Le Macbook Pro 13" 2012 en est un autre fameux exemple


----------



## Jura39 (6 Février 2020)

Il tourne sous quel iOS ce Mac mini 2  ?


----------



## Ipod-tow (6 Février 2020)

actuellement l'ipad mini 2 il est sous ios 12 donc relativement compatible avec tout.


----------



## ze_random_bass (6 Février 2020)

Salut,

l’iPad Mini 2 a été mon premier iPad. Pour du Youtube et Netflix, ça marche. C’est moins rapide qu’un iPad récent mais ça tourne encore et Apple a encore mis à jour récemment l’iOS 12 avec des patch de sécurité. Pour les jeux, je ne peux pas te répondre vu que je joue très peu ou alors à des jeux qui demandent peu de ressources.

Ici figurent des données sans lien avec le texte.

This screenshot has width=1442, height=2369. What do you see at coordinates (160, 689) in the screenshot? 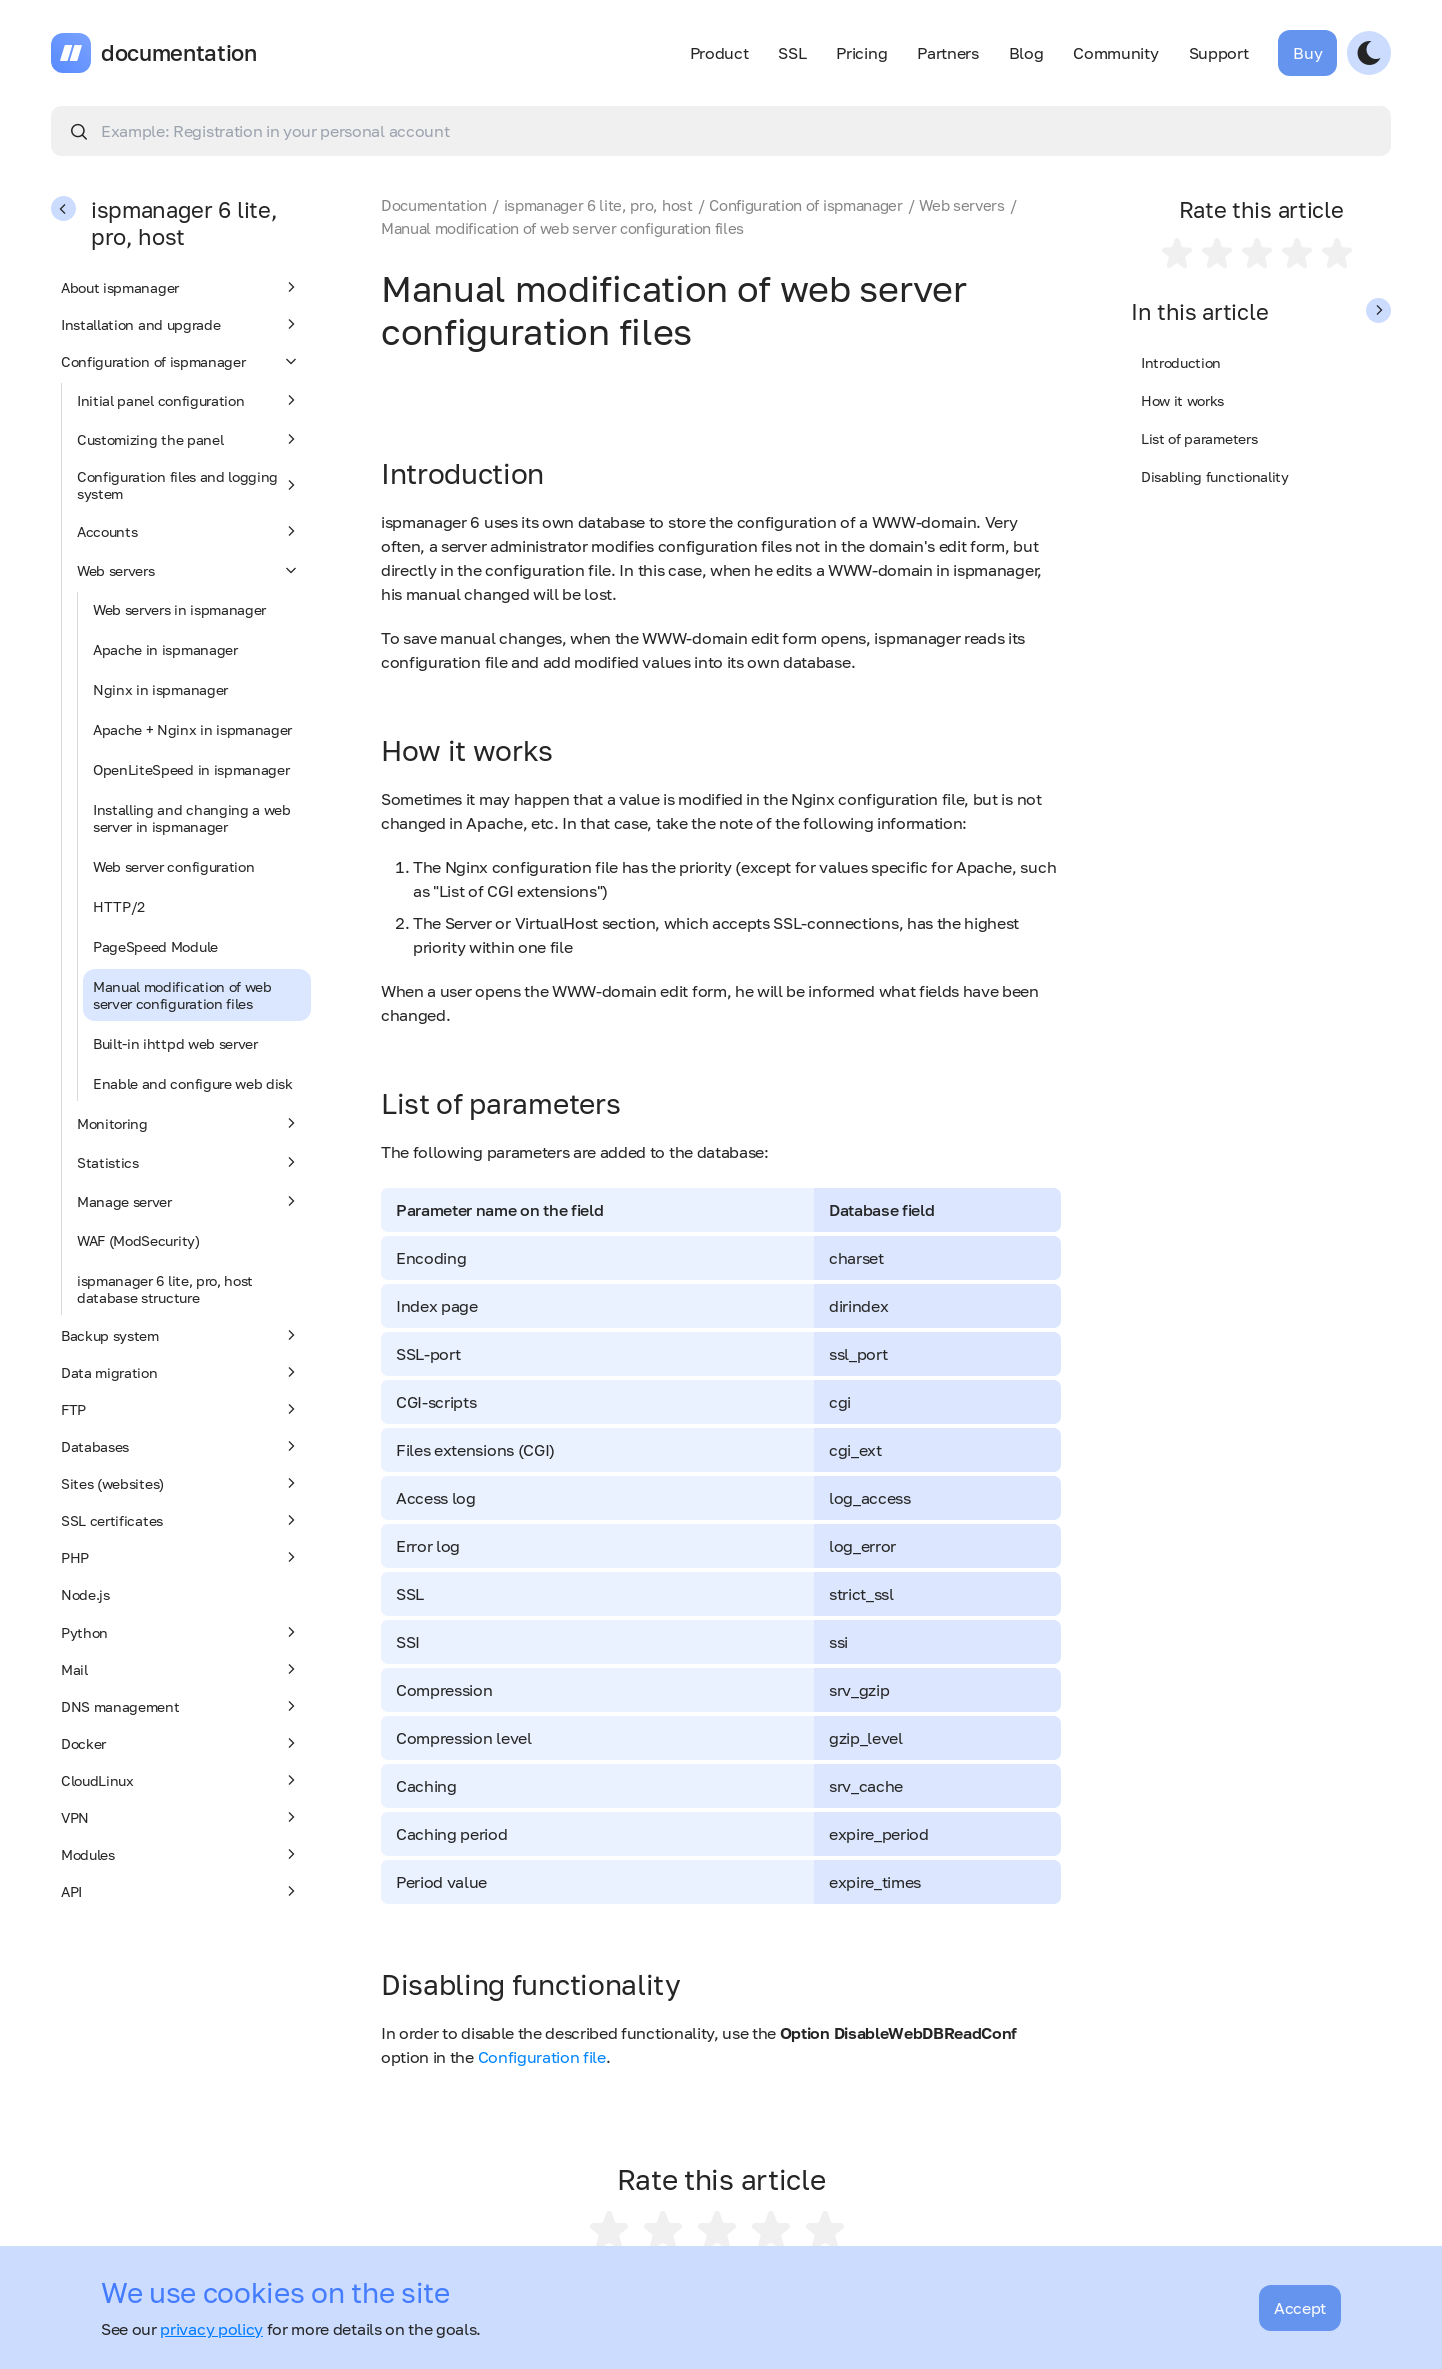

Aujourd’hui, je m’en sers comme liseuse et iPad de voyage. Si tu en trouve un à prix modique c’est un bon outil à côté d’un truc plus conséquent.

a+


----------



## Jura39 (6 Février 2020)

Ipod-tow a dit:


> actuellement l'ipad mini 2 il est sous ios 12 donc relativement compatible avec tout.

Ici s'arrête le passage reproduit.